'Back to Iceland' 9x12 pastel ©Karen Margulis available here $160 |
The colors looked wonderful in the box. What's not to love about beautiful pure color? But when I used them to block in my painting I had a scary mess. Well it certainly looked like mess but I actually had a method to my madness. I had a plan but I needed to see if my idea would actually work. It sure was an ugly underpainting!
It was an experiment using a limited selection of a pastel brand that I had not yet tried. I can't even remember when I got this set of Charvin Water Soluble Pastel Painting Sticks. They looked and felt like a hard pastel stick with the claim of being useful for wet and dry painting. You can use them on damp paper or create washes with them. I decided to try them with a water wash underpainting.
The issue was the color selection in my box. They were all intense pure middle value colors. I usually like to do a value based underpainting and these sticks didn't allow for much of a value change. So I layered colors with the plan to create colorful grays. My subject was a cool moody cloudy scene from my 2014 trip to Iceland. I needed some colorful grays to paint the moody sky. The colors looked scary until I wet them with water.
Water wash on top of the Charvin pastels |
As I wet the brush and mixed the layers of color the magic began. I was surprised at the wonderful drips that started to happen and the way the colors mixed and mingled. My underpainting was taking on a life of it's own. I saw some compositional issues that I needed to adjust (horizon in the middle!) and I did the correction by drawing into the wet paper with the pastel. Fun!

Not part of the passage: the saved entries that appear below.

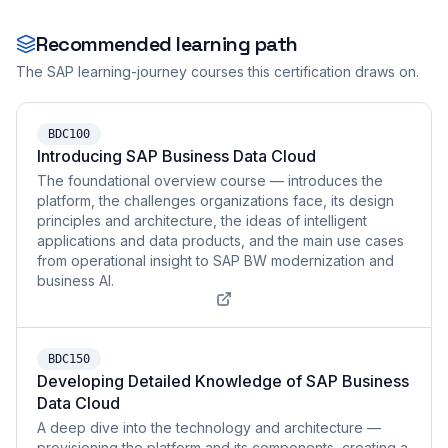
Recommended learning path
The SAP learning-journey courses this certification draws on.
BDC100
Introducing SAP Business Data Cloud
The foundational overview course — introduces the
platform, the challenges organizations face, its design
principles and architecture, the ideas of intelligent
applications and data products, and the main use cases
from operational insight to SAP BW modernization and
business AI.
BDC150
Developing Detailed Knowledge of SAP Business
Data Cloud
A deep dive into the technology and architecture —
provisioning the platform and its components, creating a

My unmounted Uart paper took the water wash without a problem and within an hour it was dry enough for me to continue painting with my regular soft pastels. I enjoyed working on top of the underpainting and leaving some of the colorful grays alone!
close-up detail |
1 comment:
Thank you for this post. I made the mistake of buying a box of these Charvin pastels off Amazon. I would have returned them but the really short window of doing that expired by the time I figured out how bad these pastels are. I've been looking into finding a way to use them to recoup the $20 I wasted. I would have been much better served by buying the Nupastels even if I only got 12 or 24 instead of 48 of these. They seem like they are mostly binder.